$\frac{2abc}{(a+b-c)(b+c-a)(c+a-b)}$ a positive integer

I am afraid your conjecture is not correct. The situation is quite complex. I have been studying such cubic representation problems for some time.

The basic identity \begin{equation*} \frac{2abc}{(a+b-c)(b+c-a)(c+a-b)}=N \end{equation*} is equivalent to finding points of infinite order on the elliptic curve \begin{equation*} v^2=u^3+2(2N^2-2N-1)u^2+(4N+1)u \end{equation*}

For specifically positive solutions the situation is even more complicated, in that we also need a point where the u-coordinate is negative.

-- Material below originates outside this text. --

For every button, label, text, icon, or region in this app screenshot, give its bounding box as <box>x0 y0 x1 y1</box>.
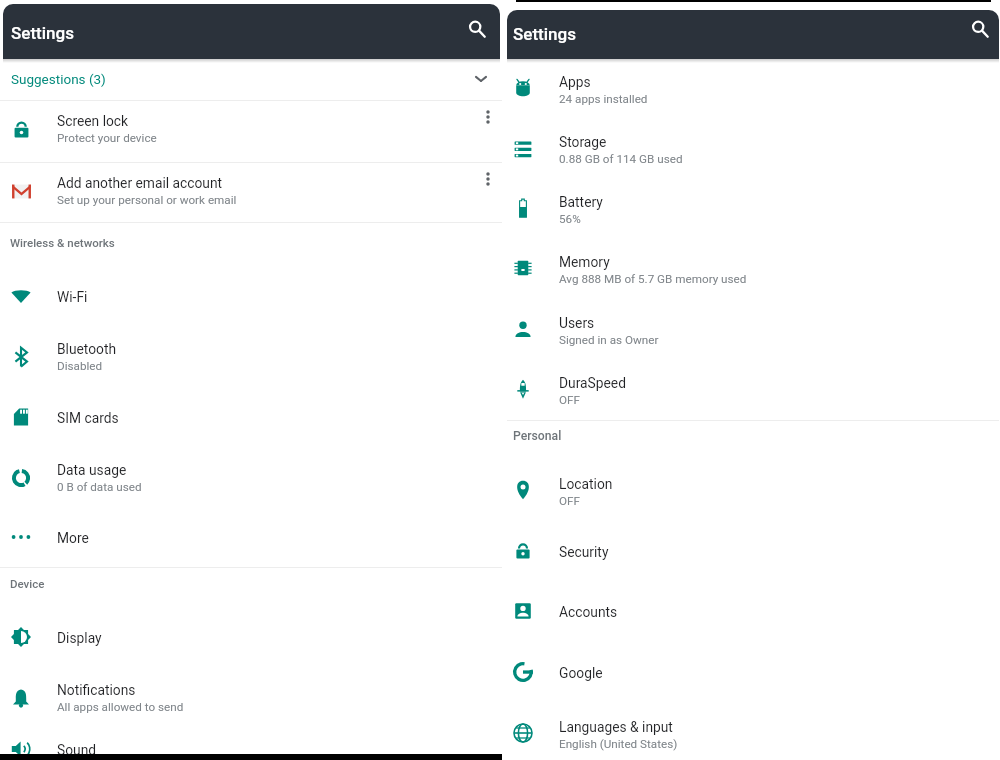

Such situations are quite rare, but other examples come from $N=74, 218$ which give the results in the comment. A novel solution is for $N=250$ with $(97, 10051, 10125)$ as a solution.

We can also use multiples of the points in the elliptic-curve formulation to get larger solutions. For example, $N=26$ has the solution

$a=4739\,2819\,4344\,87$

$b=2634\,1867\,7932\,41$

$c=7228\,3008\,5646\,67$

and we can keep going getting larger and larger solutions.

There are more solutions, e.g. $(27, 1805, 1813)$ , $(115, 5239, 5341)$.